Au niveau cellulaire on peut également observer une augmentation générale de l'épaisseur de la paroi. Un dépôt de callose et de cellulose supplémentaire mais aussi de composés phénoliques toxiques permet de limiter la pénétration des micro-organismes. Le cytoplasme se densifie, le noyau augmente de taille (à cause de synthèses d'ARNm plus importantes ?). Des enzymes peuvent permettre la lyse des corps étrangers mais cela est très rare. On observe plus souvent une lyse de la cellule. Cette défense par nécrose des cellules contaminées permet une bonne résistance de la plante à l'agression (ce phénomène est très proche de l'apoptose des cellules animales). La turgescence de la cellule diminue, il y a accumulation de composés phénoliques puis mort cellulaire provoquée par la plante. La plante peut également produire des inhibiteurs spécifiques des enzymes du pathogène, libérer du cyanide et détoxifier les toxines par dégradation. Le cyanide, non toxique, se transforme en cyanure au contact de certaines enzymes, ce qui provoque la mort cellulaire.

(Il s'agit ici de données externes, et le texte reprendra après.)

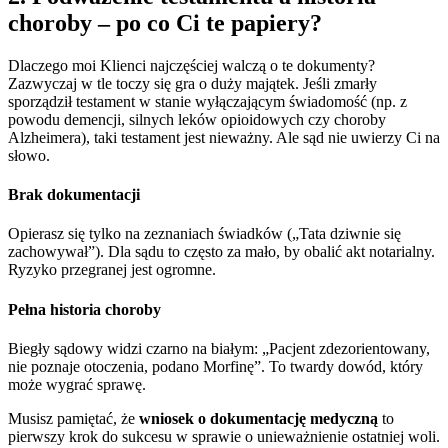
choroby – po co Ci te papiery?
Dlaczego moi Klienci najczęściej walczą o te dokumenty?
Zazwyczaj w tle toczy się gra o duży majątek. Jeśli zmarły
sporządził testament w stanie wyłączającym świadomość (np. z
powodu demencji, silnych leków opioidowych czy choroby
Alzheimera), taki testament jest nieważny. Ale sąd nie uwierzy Ci na
słowo.
Brak dokumentacji
Opierasz się tylko na zeznaniach świadków („Tata dziwnie się
zachowywał”). Dla sądu to często za mało, by obalić akt notarialny.
Ryzyko przegranej jest ogromne.
Pełna historia choroby
Biegły sądowy widzi czarno na białym: „Pacjent zdezorientowany,
nie poznaje otoczenia, podano Morfinę”. To twardy dowód, który
może wygrać sprawę.
Musisz pamiętać, że
wniosek o dokumentację medyczną
to
pierwszy krok do sukcesu w sprawie o unieważnienie ostatniej woli.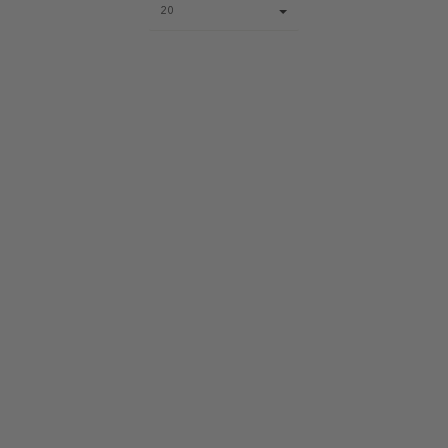
Page
20
size
select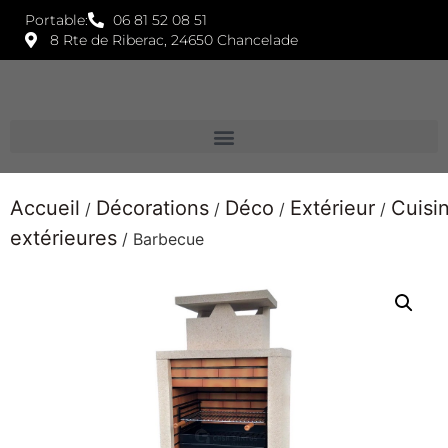
Portable:
06 81 52 08 51
8 Rte de Riberac, 24650 Chancelade
Accueil
Décorations
Déco
Extérieur
Cuisi
/
/
/
/
extérieures
/ Barbecue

Les cellules produisent des inhibiteurs de croissances et des composés toxiques contre les agresseurs.

Le végétal sécrète des molécules spécifiques aux agressions, les phytoalexines, les protéines PR et des radicaux libres.

  • La production de phytoalexines, des antibiotiques végétales, est induite par des molécules de grands poids moléculaires qui constituent la paroi et les enveloppes des micro-organismes.
  • Les protéines PR sont des protéines de défenses qui interviennent en cas de stress, activent des enzymes contre les pathogènes, inhibent la réplication de virus, stimulent la production de phénols et favorisent la formation de lignine. Leurs rôles est donc très important pour la plante.
  • Les radicaux libres (O2-, H2O2, NO) inhibent la germination des spores, participent à renforcer la paroi, activent les gènes de défense, interviendraient dans les nécroses et stimulent la production de phytoalexines et de protéines PR.